• EXERCISE GOAL: The pictures stay out; all of the data is to be printed exactly.

------

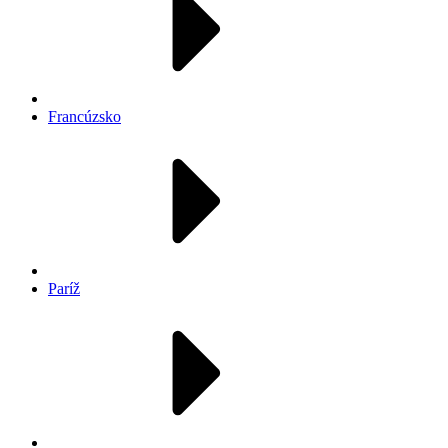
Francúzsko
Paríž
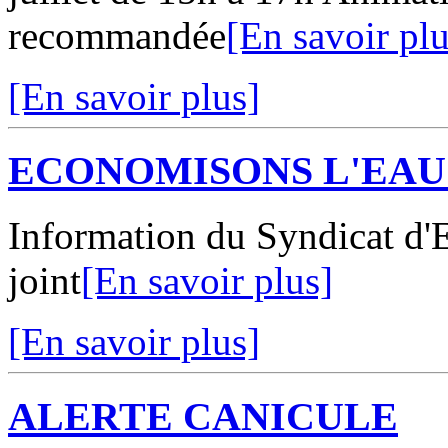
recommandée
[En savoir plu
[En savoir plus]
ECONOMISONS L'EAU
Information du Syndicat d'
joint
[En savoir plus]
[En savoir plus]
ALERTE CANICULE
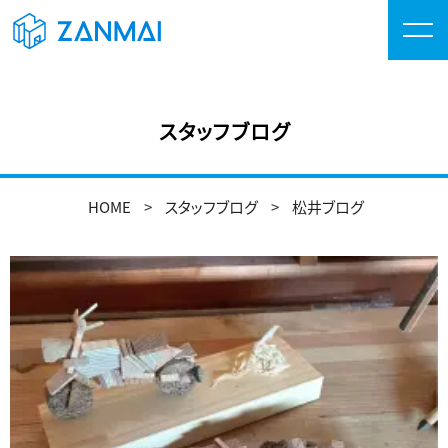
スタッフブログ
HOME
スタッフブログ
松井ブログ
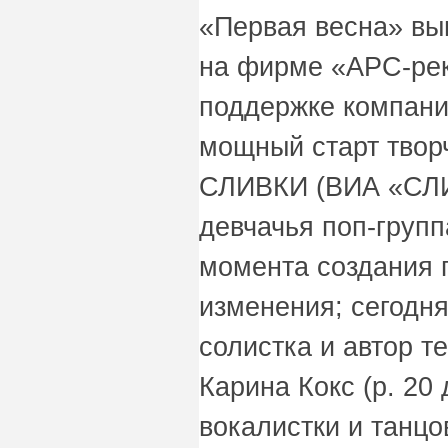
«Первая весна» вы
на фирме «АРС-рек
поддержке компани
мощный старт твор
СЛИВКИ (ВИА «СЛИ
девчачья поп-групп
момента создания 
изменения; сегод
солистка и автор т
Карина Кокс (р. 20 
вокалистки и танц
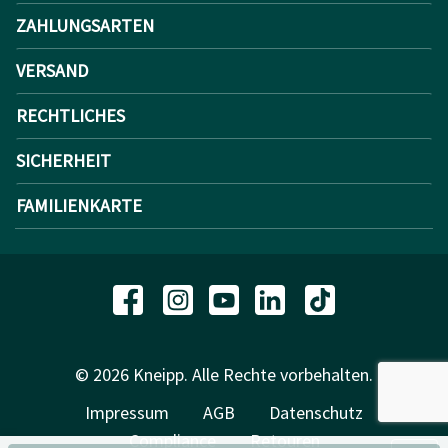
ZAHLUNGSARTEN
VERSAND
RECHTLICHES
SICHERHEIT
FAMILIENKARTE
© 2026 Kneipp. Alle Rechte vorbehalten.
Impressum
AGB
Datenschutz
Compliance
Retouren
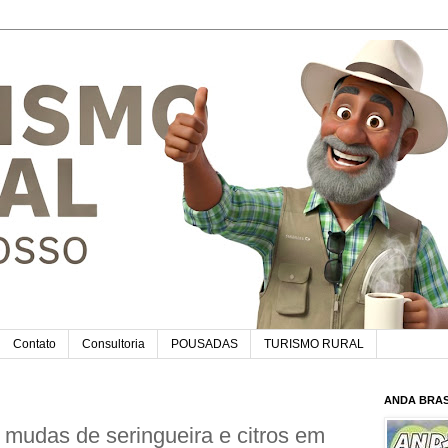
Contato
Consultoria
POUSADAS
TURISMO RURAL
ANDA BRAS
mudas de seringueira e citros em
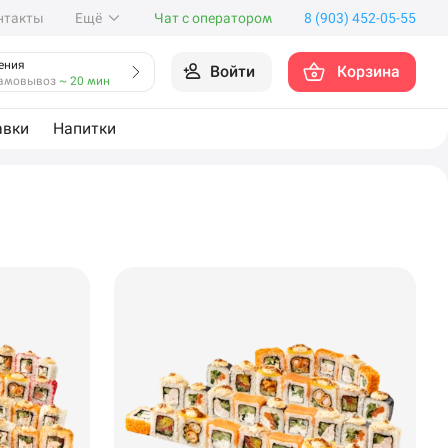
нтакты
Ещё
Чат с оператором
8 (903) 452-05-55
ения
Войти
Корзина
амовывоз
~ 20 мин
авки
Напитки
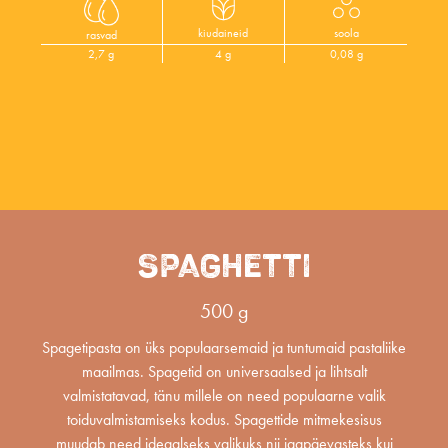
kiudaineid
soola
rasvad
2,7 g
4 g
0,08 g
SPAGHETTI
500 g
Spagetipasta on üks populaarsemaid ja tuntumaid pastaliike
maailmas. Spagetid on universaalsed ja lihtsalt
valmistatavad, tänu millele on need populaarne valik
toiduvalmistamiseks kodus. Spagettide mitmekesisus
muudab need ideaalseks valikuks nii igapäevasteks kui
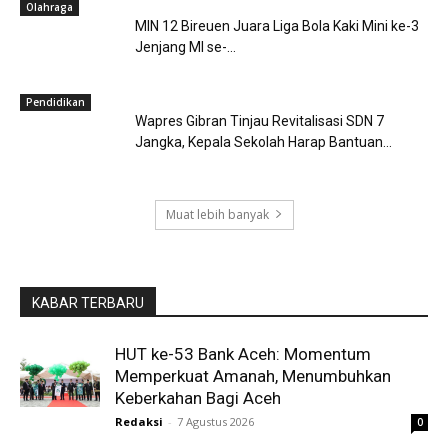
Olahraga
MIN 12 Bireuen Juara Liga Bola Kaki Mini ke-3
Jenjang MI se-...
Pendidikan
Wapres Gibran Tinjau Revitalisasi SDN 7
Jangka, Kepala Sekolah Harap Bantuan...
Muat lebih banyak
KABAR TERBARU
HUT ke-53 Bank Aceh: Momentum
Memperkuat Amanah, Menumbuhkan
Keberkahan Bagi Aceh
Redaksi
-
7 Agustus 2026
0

------

• ANSWER SPACE:
Francúzsko
Paríž
recommandée
[En savoir plu
[En savoir plus]
ECONOMISONS L'EAU
Information du Syndicat d'
joint
[En savoir plus]
[En savoir plus]
ALERTE CANICULE
スタッフブログ
HOME
スタッフブログ
松井ブログ
«Первая весна» вы
на фирме «АРС-рек
поддержке компани
мощный старт твор
СЛИВКИ (ВИА «СЛИ
девчачья поп-групп
момента создания 
изменения; сегод
солистка и автор т
Карина Кокс (р. 20 
вокалистки и танц
ZAHLUNGSARTEN
VERSAND
RECHTLICHES
SICHERHEIT
FAMILIENKARTE
© 2026 Kneipp. Alle Rechte vorbehalten.
Impressum
AGB
Datenschutz
Compliance
Retouren
Contato
Consultoria
POUSADAS
TURISMO RURAL
ANDA BRAS
mudas de seringueira e citros em
нтакты
Ещё
Чат с оператором
8 (903) 452-05-55
ения
Войти
Корзина
амовывоз
~ 20 мин
авки
Напитки
kiudaineid
soola
rasvad
2,7 g
4 g
0,08 g
SPAGHETTI
500 g
Spagetipasta on üks populaarsemaid ja tuntumaid pastaliike
maailmas. Spagetid on universaalsed ja lihtsalt
valmistatavad, tänu millele on need populaarne valik
toiduvalmistamiseks kodus. Spagettide mitmekesisus
muudab need ideaalseks valikuks nii igapäevasteks kui
Olahraga
MIN 12 Bireuen Juara Liga Bola Kaki Mini ke-3
Jenjang MI se-...
Pendidikan
Wapres Gibran Tinjau Revitalisasi SDN 7
Jangka, Kepala Sekolah Harap Bantuan...
Muat lebih banyak
KABAR TERBARU
HUT ke-53 Bank Aceh: Momentum
Memperkuat Amanah, Menumbuhkan
Keberkahan Bagi Aceh
Redaksi
-
7 Agustus 2026
0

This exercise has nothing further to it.